12Cette exigence disqualifie immédiatement la TVA consolidée comme “TVA de groupe”. En ce qui la concerne en effet, il s’agit simplement d’une consolidation dans le paiement de la TVA ; cela ne modifie en rien l’assiette de la taxe. Chaque société calcule périodiquement et individuellement la TVA qu’elle doit reverser au trésor public, sans tenir compte de l’option éventuelle de la société “tête de groupe” (l’option est formulée auprès de la direction des grandes entreprises et couvre une période initiale de deux exercices minimum). Pour cela, les sociétés doivent remplir et adresser mensuellement à l’administration fiscale le formulaire habituel no CA3, mais sans l’accompagner du règlement (au cas de “débit de taxe”) ou d’une demande de remboursement (au cas de “crédit de taxe”). C’est la société mère qui globalisera, et donc qui compensera, les déclarations individuelles de chacune des sociétés membres. Il s’agit donc d’une consolidation dans le paiement et non d’une consolidation dans le calcul de l’impôt. Au final, cela n’a aucune incidence en termes de recettes fiscales pour le trésor public. En revanche, pour les sociétés, l’option peut permettre d’améliorer leur trésorerie : les sociétés en “débit de taxe” peuvent rembourser la société mère plus tardivement, et les sociétés en “crédit de taxe” peuvent se faire rembourser par elle plus rapidement. Autrement dit, il s’agit d’une simple mesure destinée à améliorer la trésorerie des entreprises mais il ne s’agit pas d’une mesure qui permet de calculer une “TVA de groupe”.

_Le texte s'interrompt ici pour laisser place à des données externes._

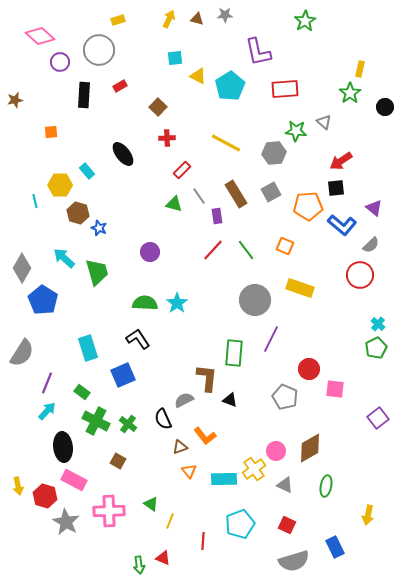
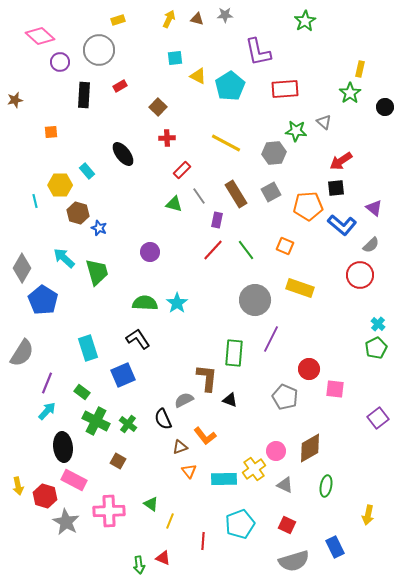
purple rectangle at (217, 216): moved 4 px down; rotated 21 degrees clockwise
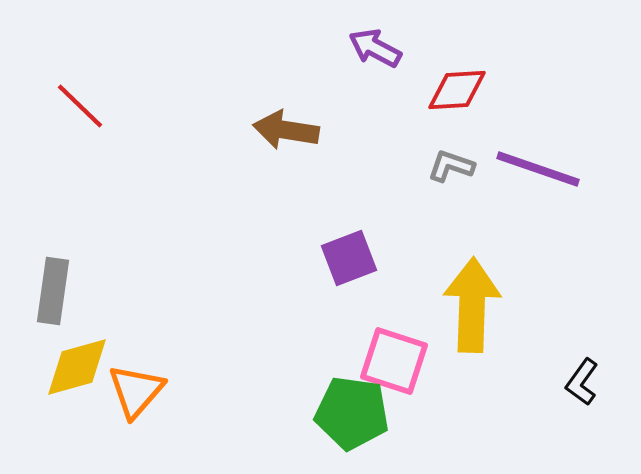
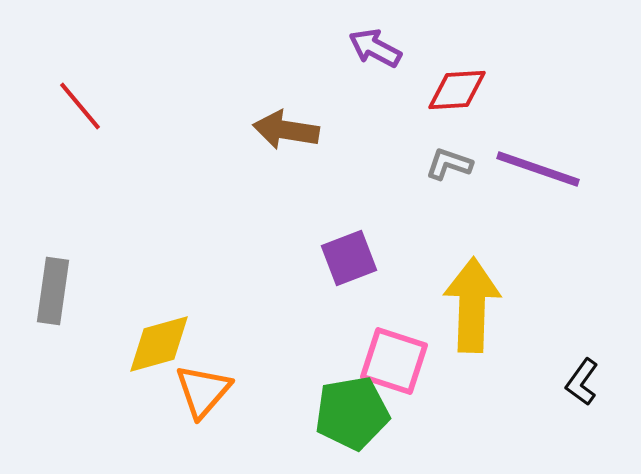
red line: rotated 6 degrees clockwise
gray L-shape: moved 2 px left, 2 px up
yellow diamond: moved 82 px right, 23 px up
orange triangle: moved 67 px right
green pentagon: rotated 18 degrees counterclockwise
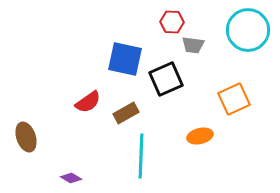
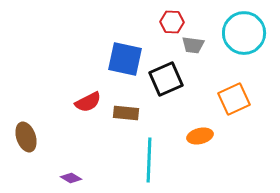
cyan circle: moved 4 px left, 3 px down
red semicircle: rotated 8 degrees clockwise
brown rectangle: rotated 35 degrees clockwise
cyan line: moved 8 px right, 4 px down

13Par contre, le régime de l’intégration fiscale répond à la philosophie de l’impôt de groupe.

14Dans ce régime en effet, si chacune des sociétés membres du groupe intégré calcule séparément son résultat imposable (en faisant abstraction de son appartenance au groupe intégré), le résultat du groupe ne représente pas seulement la somme algébrique des résultats individuels, mais il sera retraité afin de neutraliser les incidences des opérations internes au groupe (neutralisation des subventions intra-groupe, des distributions intra-groupe ou des plus-values de cessions entre sociétés du groupe). La consolidation permet également de neutraliser les rectifications fiscales au niveau de chaque société du groupe. Ainsi, lorsqu’une société fait l’objet d’un contrôle fiscal et qu’il lui est reproché un avantage indu en faveur d’une autre société du groupe, le résultat de chacune des deux sociétés sera rectifié (réintégration de l’avantage anormal chez la première et imposition du revenu réputé distribué chez la seconde), et c’est ce résultat qui devra être globalisé au niveau de la société mère avant d’être modifié en sens inverse.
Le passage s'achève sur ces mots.